**Your task:**
Set down the data below in full and exactly, minus the pictures.

Extracted entries below:

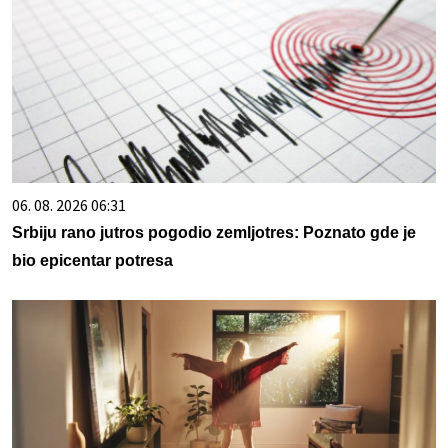
06. 08. 2026 06:31
Srbiju rano jutros pogodio zemljotres: Poznato gde je
bio epicentar potresa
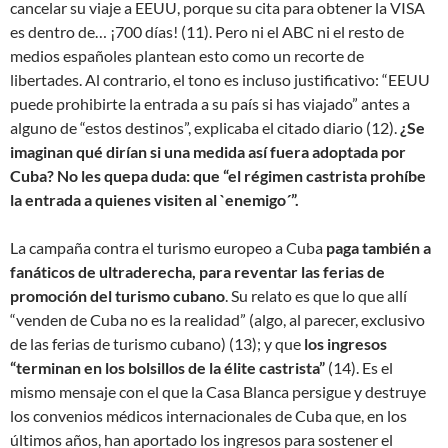
cancelar su viaje a EEUU, porque su cita para obtener la VISA
es dentro de… ¡700 días! (11). Pero ni el ABC ni el resto de
medios españoles plantean esto como un recorte de
libertades. Al contrario, el tono es incluso justificativo: “EEUU
puede prohibirte la entrada a su país si has viajado” antes a
alguno de “estos destinos”, explicaba el citado diario (12).
¿Se
imaginan qué dirían si una medida así fuera adoptada por
Cuba? No les quepa duda: que “el régimen castrista prohíbe
la entrada a quienes visiten al `enemigo´”.
La campaña contra el turismo europeo a Cuba
paga también a
fanáticos de ultraderecha, para reventar las ferias de
promoción del turismo cubano
. Su relato es que lo que allí
“venden de Cuba no es la realidad” (algo, al parecer, exclusivo
de las ferias de turismo cubano) (13); y que
los ingresos
“terminan en los bolsillos de la élite castrista”
(14). Es el
mismo mensaje con el que la Casa Blanca persigue y destruye
los convenios médicos internacionales de Cuba que, en los
últimos años, han aportado los ingresos para sostener el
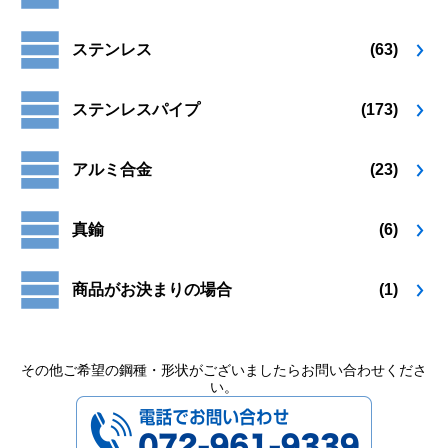
り
り
ペ
ペ
ま
ま
ー
ー
ステンレス
(63)
す。
す。
ジ
ジ
オ
オ
か
か
プ
プ
ら
ら
ステンレスパイプ
(173)
シ
シ
選
選
ョ
ョ
択
択
ン
ン
で
で
アルミ合金
(23)
は
は
き
き
商
商
ま
ま
品
品
す
す
真鍮
(6)
ペ
ペ
ー
ー
ジ
ジ
商品がお決まりの場合
(1)
か
か
ら
ら
選
選
択
択
その他ご希望の鋼種・形状がございましたらお問い合わせくださ
い。
で
で
072-961-9339
き
き
ま
ま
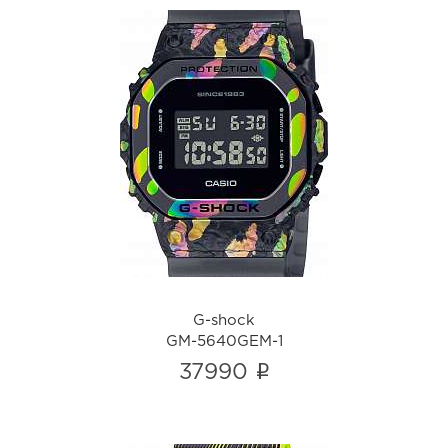
G-shock
GM-5640GEM-1
i
G-shock
GM-5640GEM-1
i
37990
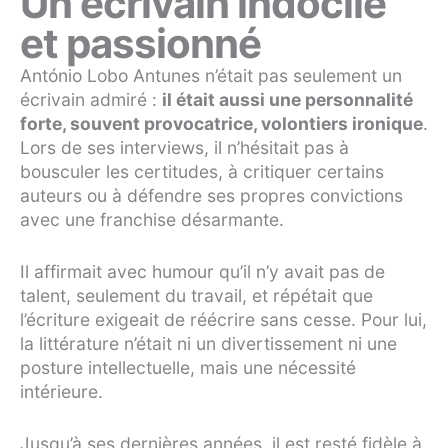
Un écrivain indocile
et passionné
António Lobo Antunes n’était pas seulement un
écrivain admiré :
il était aussi une personnalité
forte, souvent provocatrice, volontiers ironique
.
Lors de ses interviews, il n’hésitait pas à
bousculer les certitudes, à critiquer certains
auteurs ou à défendre ses propres convictions
avec une franchise désarmante.
Il affirmait avec humour qu’il n’y avait pas de
talent, seulement du travail, et répétait que
l’écriture exigeait de réécrire sans cesse. Pour lui,
la littérature n’était ni un divertissement ni une
posture intellectuelle, mais une nécessité
intérieure.
Jusqu’à ses dernières années, il est resté fidèle à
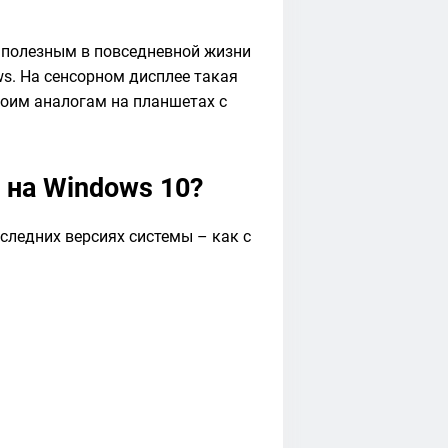
о полезным в повседневной жизни
s. На сенсорном дисплее такая
воим аналогам на планшетах с
 на Windows 10?
ледних версиях системы – как с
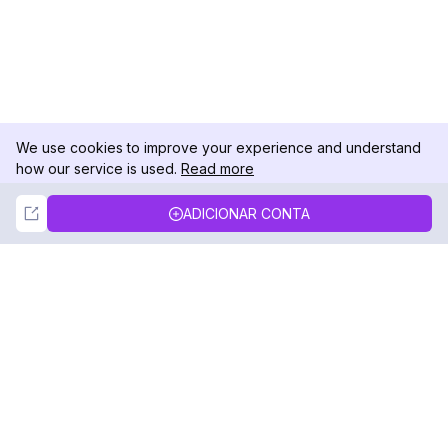
We use cookies to improve your experience and understand
how our service is used.
Read more
Not Now
Accept
ADICIONAR CONTA
DolphinRadar
Seu Rastreador de Atividades De.
Siga-nos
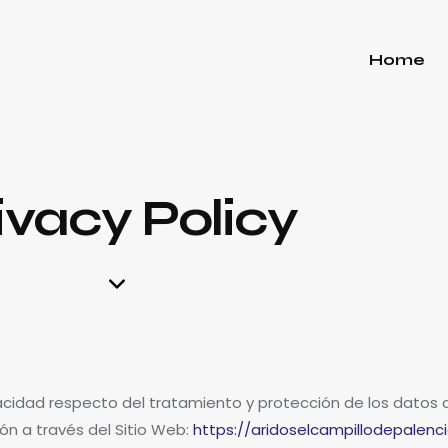
Home
ivacy Policy
rivacidad respecto del tratamiento y protección de los datos
n a través del Sitio Web:
https://aridoselcampillodepalen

End of Extracted entries.

**Answer below:**
06. 08. 2026 06:31
Srbiju rano jutros pogodio zemljotres: Poznato gde je
bio epicentar potresa
cancelar su viaje a EEUU, porque su cita para obtener la VISA
es dentro de… ¡700 días! (11). Pero ni el ABC ni el resto de
medios españoles plantean esto como un recorte de
libertades. Al contrario, el tono es incluso justificativo: “EEUU
puede prohibirte la entrada a su país si has viajado” antes a
alguno de “estos destinos”, explicaba el citado diario (12).
¿Se
imaginan qué dirían si una medida así fuera adoptada por
Cuba? No les quepa duda: que “el régimen castrista prohíbe
la entrada a quienes visiten al `enemigo´”.
La campaña contra el turismo europeo a Cuba
paga también a
fanáticos de ultraderecha, para reventar las ferias de
promoción del turismo cubano
. Su relato es que lo que allí
“venden de Cuba no es la realidad” (algo, al parecer, exclusivo
de las ferias de turismo cubano) (13); y que
los ingresos
“terminan en los bolsillos de la élite castrista”
(14). Es el
mismo mensaje con el que la Casa Blanca persigue y destruye
los convenios médicos internacionales de Cuba que, en los
últimos años, han aportado los ingresos para sostener el
り
り
ペ
ペ
ま
ま
ー
ー
ステンレス
(63)
す。
す。
ジ
ジ
オ
オ
か
か
プ
プ
ら
ら
ステンレスパイプ
(173)
シ
シ
選
選
ョ
ョ
択
択
ン
ン
で
で
アルミ合金
(23)
は
は
き
き
商
商
ま
ま
品
品
す
す
真鍮
(6)
ペ
ペ
ー
ー
ジ
ジ
商品がお決まりの場合
(1)
か
か
ら
ら
選
選
択
択
その他ご希望の鋼種・形状がございましたらお問い合わせくださ
い。
で
で
072-961-9339
き
き
ま
ま
G-shock
GM-5640GEM-1
i
G-shock
GM-5640GEM-1
i
37990
Un écrivain indocile
et passionné
António Lobo Antunes n’était pas seulement un
écrivain admiré :
il était aussi une personnalité
forte, souvent provocatrice, volontiers ironique
.
Lors de ses interviews, il n’hésitait pas à
bousculer les certitudes, à critiquer certains
auteurs ou à défendre ses propres convictions
avec une franchise désarmante.
Il affirmait avec humour qu’il n’y avait pas de
talent, seulement du travail, et répétait que
l’écriture exigeait de réécrire sans cesse. Pour lui,
la littérature n’était ni un divertissement ni une
posture intellectuelle, mais une nécessité
intérieure.
Jusqu’à ses dernières années, il est resté fidèle à
о полезным в повседневной жизни
s. На сенсорном дисплее такая
воим аналогам на планшетах с
 на Windows 10?
ледних версиях системы – как с
We use cookies to improve your experience and understand
how our service is used.
Read more
Not Now
Accept
ADICIONAR CONTA
DolphinRadar
Seu Rastreador de Atividades De.
Siga-nos
Home
ivacy Policy
rivacidad respecto del tratamiento y protección de los datos
n a través del Sitio Web:
https://aridoselcampillodepalen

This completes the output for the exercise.